- Exercise description -
The lines from the start of the listing through the line containing "eliminación de tatuajes de" should be printed exactly, and no other lines should be printed.

○ ○ ○ ○ ○ ○ ○

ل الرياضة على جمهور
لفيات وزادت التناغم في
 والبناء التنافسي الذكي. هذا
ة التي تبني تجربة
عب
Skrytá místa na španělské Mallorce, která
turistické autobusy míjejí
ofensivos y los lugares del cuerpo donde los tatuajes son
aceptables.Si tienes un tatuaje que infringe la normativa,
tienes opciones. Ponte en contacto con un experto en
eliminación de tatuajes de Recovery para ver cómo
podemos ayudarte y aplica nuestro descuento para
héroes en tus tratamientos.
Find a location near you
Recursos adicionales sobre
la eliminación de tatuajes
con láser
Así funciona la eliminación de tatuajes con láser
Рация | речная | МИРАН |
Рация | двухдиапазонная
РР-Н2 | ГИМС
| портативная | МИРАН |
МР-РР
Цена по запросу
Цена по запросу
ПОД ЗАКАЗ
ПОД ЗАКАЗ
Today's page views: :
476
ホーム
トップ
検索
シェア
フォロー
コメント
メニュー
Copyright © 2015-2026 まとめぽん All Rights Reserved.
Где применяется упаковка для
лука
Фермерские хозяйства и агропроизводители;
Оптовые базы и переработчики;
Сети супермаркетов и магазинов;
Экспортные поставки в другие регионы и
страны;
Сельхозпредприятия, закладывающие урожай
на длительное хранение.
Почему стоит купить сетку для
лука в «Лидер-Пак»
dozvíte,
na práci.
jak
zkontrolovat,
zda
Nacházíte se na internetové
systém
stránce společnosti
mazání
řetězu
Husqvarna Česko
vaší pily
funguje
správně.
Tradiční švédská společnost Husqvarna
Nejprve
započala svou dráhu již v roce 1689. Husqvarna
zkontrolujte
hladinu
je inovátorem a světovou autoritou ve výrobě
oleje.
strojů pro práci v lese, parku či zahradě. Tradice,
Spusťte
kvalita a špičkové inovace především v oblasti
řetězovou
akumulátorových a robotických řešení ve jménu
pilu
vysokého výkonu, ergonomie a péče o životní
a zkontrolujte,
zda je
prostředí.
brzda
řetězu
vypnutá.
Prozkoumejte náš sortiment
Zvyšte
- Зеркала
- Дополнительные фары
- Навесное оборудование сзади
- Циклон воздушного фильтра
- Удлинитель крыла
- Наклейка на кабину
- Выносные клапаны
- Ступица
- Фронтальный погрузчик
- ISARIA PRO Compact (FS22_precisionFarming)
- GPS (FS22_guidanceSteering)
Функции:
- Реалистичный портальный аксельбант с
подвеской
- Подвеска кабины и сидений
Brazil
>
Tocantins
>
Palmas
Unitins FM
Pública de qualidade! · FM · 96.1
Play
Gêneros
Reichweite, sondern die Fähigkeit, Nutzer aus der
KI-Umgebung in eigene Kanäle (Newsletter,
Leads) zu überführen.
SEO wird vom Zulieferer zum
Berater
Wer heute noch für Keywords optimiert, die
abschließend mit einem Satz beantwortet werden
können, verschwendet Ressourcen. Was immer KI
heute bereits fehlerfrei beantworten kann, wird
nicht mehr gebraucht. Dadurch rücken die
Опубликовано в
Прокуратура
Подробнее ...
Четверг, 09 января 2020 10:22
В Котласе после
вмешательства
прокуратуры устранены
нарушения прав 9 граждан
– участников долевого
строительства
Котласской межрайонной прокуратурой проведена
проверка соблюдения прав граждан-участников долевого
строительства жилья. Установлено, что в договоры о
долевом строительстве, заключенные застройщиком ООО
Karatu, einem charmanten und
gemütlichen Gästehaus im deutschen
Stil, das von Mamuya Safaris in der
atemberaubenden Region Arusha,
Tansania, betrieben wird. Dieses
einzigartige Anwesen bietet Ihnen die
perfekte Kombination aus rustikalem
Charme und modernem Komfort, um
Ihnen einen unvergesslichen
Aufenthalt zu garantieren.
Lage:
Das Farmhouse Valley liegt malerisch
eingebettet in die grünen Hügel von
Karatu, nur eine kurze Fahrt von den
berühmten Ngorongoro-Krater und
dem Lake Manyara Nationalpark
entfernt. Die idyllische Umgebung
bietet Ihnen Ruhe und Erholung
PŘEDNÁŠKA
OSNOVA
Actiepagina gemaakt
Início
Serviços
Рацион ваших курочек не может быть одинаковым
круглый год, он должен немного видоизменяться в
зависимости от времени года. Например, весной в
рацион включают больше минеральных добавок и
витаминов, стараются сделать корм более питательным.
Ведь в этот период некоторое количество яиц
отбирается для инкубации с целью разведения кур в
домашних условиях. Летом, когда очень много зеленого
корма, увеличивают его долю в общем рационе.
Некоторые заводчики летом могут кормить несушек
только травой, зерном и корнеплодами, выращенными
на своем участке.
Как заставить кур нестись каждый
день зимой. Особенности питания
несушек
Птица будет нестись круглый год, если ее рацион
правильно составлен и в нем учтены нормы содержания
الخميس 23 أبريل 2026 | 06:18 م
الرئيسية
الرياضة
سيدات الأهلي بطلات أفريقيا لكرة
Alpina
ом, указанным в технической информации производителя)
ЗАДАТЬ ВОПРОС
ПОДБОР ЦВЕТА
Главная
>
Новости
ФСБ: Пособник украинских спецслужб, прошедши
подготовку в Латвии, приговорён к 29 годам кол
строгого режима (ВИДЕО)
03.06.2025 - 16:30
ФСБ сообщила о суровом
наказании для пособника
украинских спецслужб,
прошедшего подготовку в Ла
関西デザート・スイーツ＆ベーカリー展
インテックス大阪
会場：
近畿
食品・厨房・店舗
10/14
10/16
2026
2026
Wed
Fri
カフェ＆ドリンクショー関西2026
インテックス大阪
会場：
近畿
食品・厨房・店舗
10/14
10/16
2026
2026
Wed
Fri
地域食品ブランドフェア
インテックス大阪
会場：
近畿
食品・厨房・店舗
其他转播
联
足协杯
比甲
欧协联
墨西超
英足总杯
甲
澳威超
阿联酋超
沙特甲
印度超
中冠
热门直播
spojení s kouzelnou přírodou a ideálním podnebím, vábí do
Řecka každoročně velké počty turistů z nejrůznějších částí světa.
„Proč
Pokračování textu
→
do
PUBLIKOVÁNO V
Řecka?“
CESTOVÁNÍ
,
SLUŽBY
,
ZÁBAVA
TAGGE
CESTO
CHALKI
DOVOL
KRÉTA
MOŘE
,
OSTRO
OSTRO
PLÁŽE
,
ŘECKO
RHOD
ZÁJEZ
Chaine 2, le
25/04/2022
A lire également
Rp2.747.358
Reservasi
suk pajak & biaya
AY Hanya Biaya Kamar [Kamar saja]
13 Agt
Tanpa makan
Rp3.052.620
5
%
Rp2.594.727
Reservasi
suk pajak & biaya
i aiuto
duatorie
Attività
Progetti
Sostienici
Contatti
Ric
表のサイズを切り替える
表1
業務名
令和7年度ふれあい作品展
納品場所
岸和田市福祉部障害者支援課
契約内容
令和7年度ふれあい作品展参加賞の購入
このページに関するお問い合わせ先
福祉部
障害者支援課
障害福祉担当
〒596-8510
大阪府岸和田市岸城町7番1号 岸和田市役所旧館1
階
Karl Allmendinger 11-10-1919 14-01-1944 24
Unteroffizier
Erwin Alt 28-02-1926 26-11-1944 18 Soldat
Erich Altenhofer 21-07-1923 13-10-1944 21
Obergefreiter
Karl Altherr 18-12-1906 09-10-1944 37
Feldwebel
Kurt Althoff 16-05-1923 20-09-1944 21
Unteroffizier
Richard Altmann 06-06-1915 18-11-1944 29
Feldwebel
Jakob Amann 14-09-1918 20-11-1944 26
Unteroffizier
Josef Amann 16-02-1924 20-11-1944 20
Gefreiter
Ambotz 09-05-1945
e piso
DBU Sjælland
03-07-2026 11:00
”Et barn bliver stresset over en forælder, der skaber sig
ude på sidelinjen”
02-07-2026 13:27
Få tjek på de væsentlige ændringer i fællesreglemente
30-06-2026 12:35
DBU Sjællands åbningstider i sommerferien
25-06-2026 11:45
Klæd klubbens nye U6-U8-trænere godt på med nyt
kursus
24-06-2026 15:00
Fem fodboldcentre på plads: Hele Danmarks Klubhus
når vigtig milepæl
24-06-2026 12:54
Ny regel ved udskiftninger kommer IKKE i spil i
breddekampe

○ ○ ○ ○ ○ ○ ○

- Written answer -
ل الرياضة على جمهور
لفيات وزادت التناغم في
 والبناء التنافسي الذكي. هذا
ة التي تبني تجربة
عب
Skrytá místa na španělské Mallorce, která
turistické autobusy míjejí
ofensivos y los lugares del cuerpo donde los tatuajes son
aceptables.Si tienes un tatuaje que infringe la normativa,
tienes opciones. Ponte en contacto con un experto en
eliminación de tatuajes de Recovery para ver cómo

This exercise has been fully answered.